$VERSION = '0.37';
I have a few general I18N questions. Perhaps you have some
suggestions for best practices.
I currently have a timezone table in my database and my "users" table
references the timezone table via a timezone column.
I populate the timezone table with DateTime::TimeZone->all_names.

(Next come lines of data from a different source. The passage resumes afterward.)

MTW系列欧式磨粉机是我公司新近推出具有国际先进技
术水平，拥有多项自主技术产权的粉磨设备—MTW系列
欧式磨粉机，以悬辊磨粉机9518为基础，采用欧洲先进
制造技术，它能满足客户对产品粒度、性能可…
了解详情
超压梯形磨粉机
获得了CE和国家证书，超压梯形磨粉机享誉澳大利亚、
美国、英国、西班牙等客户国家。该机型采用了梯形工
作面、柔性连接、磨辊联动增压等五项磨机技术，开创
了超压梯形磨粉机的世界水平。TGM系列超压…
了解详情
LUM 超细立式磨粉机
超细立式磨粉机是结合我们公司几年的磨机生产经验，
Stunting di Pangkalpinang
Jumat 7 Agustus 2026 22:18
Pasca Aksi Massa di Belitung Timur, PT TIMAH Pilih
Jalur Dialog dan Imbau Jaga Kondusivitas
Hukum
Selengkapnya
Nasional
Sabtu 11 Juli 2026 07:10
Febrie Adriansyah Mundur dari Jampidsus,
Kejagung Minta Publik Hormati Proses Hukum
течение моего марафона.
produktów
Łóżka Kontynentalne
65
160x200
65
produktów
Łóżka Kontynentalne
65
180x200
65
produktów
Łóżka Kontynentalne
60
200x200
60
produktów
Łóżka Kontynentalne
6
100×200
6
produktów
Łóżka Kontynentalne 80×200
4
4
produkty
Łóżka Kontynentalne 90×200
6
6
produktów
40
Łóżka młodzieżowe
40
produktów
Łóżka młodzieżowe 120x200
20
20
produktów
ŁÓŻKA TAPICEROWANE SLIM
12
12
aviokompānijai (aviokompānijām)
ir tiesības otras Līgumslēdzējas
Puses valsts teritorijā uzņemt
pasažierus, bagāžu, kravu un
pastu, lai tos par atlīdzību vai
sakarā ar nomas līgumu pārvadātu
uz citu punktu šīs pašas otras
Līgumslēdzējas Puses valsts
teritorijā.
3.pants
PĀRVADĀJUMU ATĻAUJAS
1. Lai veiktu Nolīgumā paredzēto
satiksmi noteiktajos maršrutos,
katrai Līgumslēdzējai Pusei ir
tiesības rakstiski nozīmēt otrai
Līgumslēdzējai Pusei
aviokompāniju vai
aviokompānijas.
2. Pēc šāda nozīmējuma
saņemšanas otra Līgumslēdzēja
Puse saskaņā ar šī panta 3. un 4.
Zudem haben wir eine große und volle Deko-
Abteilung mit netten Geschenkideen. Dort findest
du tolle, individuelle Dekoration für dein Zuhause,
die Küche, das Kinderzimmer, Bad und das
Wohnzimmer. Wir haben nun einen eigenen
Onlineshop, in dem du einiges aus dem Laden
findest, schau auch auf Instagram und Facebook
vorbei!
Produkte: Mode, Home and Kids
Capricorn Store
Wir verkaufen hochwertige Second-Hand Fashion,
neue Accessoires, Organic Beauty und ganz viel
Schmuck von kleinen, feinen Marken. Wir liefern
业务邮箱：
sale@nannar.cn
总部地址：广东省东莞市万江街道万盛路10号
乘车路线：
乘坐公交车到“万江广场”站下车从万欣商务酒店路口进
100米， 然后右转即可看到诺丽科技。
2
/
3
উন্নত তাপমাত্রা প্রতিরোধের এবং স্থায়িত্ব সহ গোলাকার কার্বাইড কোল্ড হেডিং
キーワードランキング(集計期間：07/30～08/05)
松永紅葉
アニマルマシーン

When a user sets their timezone they must pick from what's available
in the timezone table.
Is the list of timezones reasonably static? I assume it doesn't
change very often.
My other option is to use a text column type and store the timezone
strings in each row of the users table. That way I won't have to
update my timezone table if DateTime::TimeZone->all_names returns new
zones. Uses a bit more space in each row of the users table.
I then use this timezone string in my (TT) templates:
[% CALL login_time.set_time_zone( user.timezone ) %]
Now, I'm not sure I'm understanding how locales work in DateTime.
$ LC_ALL=es_ES date
sáb jul 7 07:33:03 PDT 2007
Should these be localized?
$ LC_ALL=es_ES perl -MDateTime -le 'print DateTime->now->strftime("%A %c")'
Saturday Jul 7, 2007 2:34:09 PM
$ LC_ALL=es_ES perl -MDateTime -le 'DateTime::DefaultLocale("es_ES"); print
DateTime->now->strftime("%A %c")'
Saturday Jul 7, 2007 2:40:43 PM
$ LC_ALL=es_ES perl -MDateTime -le 'DateTime::DefaultLocale("es_ES"); print
DateTime->now->subtract( months => 2 )->strftime("%A %c")'
Monday May 7, 2007 2:44:25 PM
I'm wondering how to localize dates. In my web application's
templates I have a number of "virtual" methods, so I can write:
[%
login_time.timestamp_full; # Monday May 7, 2007 2:44:25 PM PST
login_time.timestamp_compact; # 2007-05-07 14:44
login_time.date_compact # 2007-05-07
# and so on.
%]
Where those are just preset strftime strings. This seems like a sane
approach? Or do you have a different method?
Thanks,
--
Bill Moseley
[EMAIL PROTECTED]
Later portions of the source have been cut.